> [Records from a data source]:
*****

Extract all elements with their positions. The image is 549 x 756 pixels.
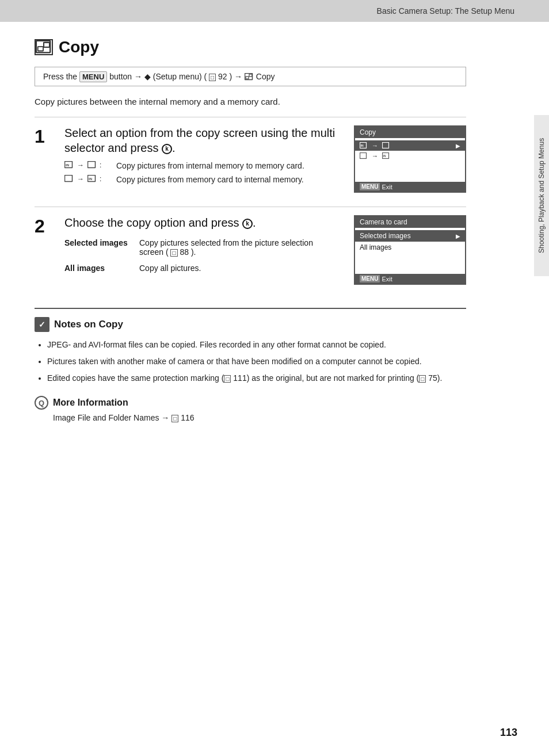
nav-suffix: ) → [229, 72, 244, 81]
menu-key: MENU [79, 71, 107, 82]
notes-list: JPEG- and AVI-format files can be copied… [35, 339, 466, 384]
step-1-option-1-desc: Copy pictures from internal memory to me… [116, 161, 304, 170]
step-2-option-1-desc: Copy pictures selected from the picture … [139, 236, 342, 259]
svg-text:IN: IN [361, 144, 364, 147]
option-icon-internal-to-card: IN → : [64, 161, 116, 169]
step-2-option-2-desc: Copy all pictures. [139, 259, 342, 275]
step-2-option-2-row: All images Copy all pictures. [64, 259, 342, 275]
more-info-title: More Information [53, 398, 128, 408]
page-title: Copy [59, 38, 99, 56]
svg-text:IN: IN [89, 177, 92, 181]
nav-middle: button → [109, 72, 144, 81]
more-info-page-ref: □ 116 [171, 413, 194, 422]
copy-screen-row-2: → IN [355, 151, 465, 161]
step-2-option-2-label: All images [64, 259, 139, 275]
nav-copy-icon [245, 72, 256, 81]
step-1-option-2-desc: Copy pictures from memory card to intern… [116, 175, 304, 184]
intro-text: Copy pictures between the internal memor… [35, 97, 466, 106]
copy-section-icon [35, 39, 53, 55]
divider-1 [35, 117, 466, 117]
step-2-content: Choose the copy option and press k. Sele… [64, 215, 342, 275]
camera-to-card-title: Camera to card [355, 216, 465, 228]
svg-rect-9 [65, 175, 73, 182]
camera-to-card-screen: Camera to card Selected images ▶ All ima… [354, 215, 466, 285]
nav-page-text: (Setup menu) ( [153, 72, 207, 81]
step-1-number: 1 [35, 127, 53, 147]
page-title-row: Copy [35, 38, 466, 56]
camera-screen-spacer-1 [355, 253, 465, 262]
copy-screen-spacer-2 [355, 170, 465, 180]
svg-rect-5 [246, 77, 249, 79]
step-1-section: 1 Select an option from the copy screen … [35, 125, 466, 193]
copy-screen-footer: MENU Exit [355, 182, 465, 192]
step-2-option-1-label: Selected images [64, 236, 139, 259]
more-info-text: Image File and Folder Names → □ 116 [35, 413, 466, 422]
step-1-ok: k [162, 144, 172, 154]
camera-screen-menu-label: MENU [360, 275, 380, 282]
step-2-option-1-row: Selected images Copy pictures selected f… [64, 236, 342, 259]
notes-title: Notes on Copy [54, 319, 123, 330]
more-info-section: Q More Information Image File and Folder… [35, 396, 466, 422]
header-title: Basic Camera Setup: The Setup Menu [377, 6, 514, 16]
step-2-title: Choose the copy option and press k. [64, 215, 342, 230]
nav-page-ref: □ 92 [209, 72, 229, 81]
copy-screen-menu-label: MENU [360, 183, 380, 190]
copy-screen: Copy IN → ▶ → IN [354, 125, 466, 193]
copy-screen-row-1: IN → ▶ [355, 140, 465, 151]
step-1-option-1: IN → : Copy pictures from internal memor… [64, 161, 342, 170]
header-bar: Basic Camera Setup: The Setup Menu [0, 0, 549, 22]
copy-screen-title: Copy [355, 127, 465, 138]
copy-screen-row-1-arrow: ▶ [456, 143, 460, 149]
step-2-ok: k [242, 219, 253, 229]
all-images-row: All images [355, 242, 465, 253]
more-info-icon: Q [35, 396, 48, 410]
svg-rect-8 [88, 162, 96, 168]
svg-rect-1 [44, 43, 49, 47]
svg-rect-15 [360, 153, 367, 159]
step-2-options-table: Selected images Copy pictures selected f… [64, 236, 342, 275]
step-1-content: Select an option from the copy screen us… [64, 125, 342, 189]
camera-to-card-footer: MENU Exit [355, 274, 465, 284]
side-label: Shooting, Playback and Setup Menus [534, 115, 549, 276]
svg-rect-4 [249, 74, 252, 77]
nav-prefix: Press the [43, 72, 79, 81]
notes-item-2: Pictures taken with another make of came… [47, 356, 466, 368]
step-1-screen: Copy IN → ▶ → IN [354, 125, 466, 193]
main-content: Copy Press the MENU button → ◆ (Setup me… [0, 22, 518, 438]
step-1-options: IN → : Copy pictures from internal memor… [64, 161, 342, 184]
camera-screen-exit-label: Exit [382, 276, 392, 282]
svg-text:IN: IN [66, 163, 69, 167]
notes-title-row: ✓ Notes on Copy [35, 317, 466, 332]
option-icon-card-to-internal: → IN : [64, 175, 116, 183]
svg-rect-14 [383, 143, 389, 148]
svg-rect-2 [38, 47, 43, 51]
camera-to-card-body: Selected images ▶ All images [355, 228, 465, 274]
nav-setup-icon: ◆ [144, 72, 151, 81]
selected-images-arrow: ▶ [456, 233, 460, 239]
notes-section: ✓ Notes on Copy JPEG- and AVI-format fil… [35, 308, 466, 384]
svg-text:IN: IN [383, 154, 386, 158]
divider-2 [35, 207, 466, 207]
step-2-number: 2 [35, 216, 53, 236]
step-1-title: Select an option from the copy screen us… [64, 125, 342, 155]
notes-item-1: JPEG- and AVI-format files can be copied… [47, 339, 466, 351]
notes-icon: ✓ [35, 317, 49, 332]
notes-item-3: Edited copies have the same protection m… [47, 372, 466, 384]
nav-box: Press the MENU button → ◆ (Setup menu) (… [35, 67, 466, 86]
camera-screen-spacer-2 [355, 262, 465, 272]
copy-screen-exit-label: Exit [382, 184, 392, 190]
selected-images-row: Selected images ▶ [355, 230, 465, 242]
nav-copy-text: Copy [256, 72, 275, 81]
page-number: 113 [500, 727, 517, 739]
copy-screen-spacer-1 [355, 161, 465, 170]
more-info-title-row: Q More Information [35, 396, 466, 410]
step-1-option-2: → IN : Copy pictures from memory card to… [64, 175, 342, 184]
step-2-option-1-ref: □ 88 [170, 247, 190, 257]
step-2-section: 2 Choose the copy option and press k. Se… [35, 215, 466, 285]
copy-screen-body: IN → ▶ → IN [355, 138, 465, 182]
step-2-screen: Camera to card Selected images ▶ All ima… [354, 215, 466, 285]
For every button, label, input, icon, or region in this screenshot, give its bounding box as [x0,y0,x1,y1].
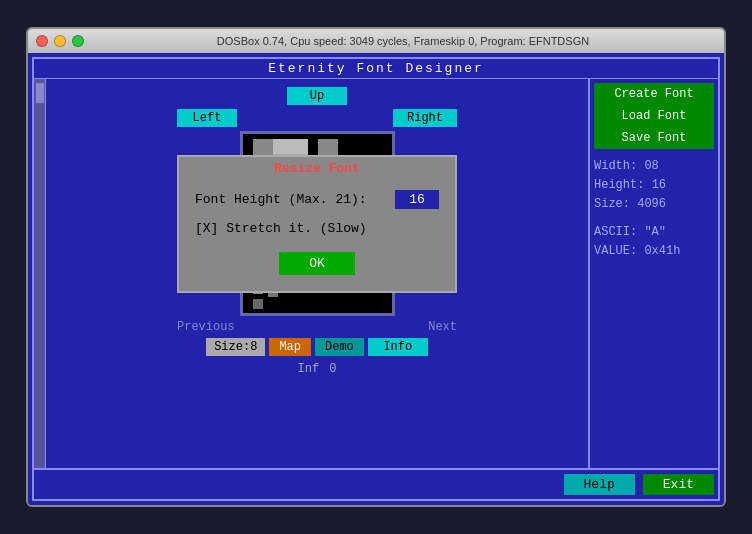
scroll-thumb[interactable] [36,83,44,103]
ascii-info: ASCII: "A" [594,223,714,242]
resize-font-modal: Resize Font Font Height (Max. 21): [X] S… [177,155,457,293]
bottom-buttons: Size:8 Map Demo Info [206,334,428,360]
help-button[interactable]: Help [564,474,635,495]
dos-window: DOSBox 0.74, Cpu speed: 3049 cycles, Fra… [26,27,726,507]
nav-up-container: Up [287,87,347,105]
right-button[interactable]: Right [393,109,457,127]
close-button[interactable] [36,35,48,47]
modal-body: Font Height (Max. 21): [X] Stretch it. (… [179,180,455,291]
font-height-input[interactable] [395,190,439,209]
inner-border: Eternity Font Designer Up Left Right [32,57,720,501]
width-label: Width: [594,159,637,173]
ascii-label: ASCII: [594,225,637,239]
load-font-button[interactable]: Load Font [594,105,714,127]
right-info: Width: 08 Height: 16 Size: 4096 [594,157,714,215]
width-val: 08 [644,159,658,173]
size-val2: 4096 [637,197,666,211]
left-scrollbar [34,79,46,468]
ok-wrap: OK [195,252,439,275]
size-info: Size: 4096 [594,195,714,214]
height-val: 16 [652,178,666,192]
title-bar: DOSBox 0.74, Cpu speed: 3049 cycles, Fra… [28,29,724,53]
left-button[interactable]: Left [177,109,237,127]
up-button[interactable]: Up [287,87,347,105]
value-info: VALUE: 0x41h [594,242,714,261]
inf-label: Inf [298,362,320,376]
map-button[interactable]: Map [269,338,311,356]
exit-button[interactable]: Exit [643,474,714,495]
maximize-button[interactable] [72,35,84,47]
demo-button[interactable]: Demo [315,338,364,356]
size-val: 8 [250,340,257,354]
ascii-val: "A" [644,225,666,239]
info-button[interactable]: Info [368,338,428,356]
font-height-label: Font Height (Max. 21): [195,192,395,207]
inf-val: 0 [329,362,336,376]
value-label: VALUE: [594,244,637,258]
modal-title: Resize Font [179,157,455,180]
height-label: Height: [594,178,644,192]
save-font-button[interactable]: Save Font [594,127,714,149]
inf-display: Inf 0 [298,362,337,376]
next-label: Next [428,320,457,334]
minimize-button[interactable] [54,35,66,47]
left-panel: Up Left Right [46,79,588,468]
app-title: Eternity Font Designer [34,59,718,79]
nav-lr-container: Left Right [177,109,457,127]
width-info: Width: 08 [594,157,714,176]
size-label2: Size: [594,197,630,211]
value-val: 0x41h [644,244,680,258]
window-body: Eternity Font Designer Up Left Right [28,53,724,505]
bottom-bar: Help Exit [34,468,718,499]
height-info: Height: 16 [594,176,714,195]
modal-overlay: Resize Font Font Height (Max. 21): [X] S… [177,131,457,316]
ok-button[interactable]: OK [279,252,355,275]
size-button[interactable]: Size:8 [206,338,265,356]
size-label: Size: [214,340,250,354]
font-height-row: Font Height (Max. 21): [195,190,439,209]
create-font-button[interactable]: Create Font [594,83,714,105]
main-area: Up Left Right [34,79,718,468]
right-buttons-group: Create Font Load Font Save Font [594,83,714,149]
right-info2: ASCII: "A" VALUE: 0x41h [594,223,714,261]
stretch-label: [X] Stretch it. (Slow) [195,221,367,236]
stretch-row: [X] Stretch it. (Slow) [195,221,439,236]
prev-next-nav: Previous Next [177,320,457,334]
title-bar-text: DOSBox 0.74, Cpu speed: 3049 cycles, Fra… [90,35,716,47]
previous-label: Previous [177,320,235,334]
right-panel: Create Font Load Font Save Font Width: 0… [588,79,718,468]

*****

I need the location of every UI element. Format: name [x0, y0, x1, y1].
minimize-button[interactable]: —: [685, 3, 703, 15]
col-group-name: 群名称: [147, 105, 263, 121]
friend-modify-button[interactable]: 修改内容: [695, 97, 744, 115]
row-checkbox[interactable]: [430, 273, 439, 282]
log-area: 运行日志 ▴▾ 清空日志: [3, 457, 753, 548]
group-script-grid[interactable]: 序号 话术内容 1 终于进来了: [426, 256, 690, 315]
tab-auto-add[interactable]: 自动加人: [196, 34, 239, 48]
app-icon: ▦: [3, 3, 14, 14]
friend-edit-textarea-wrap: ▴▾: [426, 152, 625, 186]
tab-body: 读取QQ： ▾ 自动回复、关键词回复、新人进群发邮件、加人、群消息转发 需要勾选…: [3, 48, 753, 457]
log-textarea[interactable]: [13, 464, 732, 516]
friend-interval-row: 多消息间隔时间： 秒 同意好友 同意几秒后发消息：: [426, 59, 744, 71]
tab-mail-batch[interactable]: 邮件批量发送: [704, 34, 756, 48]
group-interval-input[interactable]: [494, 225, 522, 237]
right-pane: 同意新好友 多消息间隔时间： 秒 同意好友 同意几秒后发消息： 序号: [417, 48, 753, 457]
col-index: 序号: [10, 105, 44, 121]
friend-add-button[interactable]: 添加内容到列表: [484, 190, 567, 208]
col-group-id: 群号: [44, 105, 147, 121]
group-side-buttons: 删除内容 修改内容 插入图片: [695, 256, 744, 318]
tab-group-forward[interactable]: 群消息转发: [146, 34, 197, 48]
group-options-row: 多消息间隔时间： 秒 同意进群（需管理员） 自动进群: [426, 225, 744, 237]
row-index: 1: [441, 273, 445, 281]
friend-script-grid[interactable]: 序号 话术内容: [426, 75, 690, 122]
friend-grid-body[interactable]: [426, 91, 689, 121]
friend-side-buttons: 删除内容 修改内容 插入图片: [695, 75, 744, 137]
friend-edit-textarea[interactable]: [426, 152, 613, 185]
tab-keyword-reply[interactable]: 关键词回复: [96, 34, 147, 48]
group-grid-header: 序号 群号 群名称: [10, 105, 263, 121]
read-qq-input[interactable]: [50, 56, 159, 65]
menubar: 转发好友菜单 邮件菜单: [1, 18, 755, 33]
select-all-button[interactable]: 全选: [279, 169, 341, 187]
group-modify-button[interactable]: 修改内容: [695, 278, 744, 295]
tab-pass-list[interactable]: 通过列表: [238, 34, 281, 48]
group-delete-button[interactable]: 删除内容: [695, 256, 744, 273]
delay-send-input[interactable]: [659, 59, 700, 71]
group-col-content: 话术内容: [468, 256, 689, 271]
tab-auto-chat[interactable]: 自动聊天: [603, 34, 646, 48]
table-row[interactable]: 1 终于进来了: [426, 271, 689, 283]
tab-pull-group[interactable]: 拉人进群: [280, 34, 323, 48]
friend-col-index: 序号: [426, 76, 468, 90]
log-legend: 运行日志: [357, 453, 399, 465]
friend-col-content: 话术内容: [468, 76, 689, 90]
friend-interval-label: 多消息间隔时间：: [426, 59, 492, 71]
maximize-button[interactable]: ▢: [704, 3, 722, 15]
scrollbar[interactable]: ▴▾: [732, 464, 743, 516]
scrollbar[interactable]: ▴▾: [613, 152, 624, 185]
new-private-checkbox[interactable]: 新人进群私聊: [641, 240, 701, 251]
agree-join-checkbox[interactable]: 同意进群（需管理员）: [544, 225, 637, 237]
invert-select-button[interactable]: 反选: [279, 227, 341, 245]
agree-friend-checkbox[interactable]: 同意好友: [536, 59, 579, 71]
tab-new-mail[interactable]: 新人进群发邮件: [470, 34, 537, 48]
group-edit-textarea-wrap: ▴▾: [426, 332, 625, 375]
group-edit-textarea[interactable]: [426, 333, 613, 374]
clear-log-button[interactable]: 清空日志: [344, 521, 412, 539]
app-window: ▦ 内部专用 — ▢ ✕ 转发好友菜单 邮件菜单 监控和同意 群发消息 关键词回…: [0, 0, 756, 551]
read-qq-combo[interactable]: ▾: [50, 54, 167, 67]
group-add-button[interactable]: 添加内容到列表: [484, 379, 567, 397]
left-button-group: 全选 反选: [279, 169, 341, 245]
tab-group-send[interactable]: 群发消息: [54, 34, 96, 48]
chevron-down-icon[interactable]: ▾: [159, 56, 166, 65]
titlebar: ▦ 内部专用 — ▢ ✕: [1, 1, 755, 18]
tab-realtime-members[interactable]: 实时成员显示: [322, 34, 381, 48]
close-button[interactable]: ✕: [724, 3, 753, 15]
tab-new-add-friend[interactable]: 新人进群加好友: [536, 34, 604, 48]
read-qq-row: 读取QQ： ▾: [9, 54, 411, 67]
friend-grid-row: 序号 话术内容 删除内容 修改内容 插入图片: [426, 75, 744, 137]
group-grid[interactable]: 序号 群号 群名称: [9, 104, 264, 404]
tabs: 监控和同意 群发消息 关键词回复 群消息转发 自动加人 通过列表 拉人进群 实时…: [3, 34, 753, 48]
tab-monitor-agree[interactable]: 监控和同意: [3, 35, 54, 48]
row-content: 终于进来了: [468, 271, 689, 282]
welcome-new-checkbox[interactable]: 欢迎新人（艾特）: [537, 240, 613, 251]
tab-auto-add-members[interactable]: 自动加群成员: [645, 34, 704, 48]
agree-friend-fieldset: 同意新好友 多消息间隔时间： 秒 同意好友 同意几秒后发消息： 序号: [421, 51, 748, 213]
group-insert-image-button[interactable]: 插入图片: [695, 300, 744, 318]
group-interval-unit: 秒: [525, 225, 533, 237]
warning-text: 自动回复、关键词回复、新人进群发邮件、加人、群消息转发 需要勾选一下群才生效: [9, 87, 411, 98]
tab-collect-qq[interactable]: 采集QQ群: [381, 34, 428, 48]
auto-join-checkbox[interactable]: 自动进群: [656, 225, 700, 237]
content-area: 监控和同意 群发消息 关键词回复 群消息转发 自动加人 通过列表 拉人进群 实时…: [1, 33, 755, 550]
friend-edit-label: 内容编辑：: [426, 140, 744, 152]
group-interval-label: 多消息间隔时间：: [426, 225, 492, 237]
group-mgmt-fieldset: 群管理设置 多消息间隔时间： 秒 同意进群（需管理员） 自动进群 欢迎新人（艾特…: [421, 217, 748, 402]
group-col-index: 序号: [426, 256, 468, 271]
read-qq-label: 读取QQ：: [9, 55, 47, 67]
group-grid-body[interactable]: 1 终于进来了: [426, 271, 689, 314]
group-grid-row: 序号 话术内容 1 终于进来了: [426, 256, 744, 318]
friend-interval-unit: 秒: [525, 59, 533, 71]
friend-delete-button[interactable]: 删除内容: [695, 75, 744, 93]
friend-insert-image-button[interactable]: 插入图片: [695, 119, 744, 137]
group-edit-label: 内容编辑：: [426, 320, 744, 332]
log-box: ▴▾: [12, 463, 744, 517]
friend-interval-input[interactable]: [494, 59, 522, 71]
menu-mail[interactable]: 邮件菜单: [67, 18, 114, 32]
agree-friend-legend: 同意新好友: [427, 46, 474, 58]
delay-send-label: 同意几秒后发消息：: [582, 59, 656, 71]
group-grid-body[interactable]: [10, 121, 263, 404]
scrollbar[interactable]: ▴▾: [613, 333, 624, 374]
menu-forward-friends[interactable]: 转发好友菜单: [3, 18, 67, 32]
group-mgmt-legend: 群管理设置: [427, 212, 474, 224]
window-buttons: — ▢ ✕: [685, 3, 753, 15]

*****

> [Work item]: Gather each line from the entries above that includes the word "新人进群发邮件".

> [Written response]:
tab-body: 读取QQ： ▾ 自动回复、关键词回复、新人进群发邮件、加人、群消息转发 需要勾选…: [3, 48, 753, 457]
tab-new-mail[interactable]: 新人进群发邮件: [470, 34, 537, 48]
warning-text: 自动回复、关键词回复、新人进群发邮件、加人、群消息转发 需要勾选一下群才生效: [9, 87, 411, 98]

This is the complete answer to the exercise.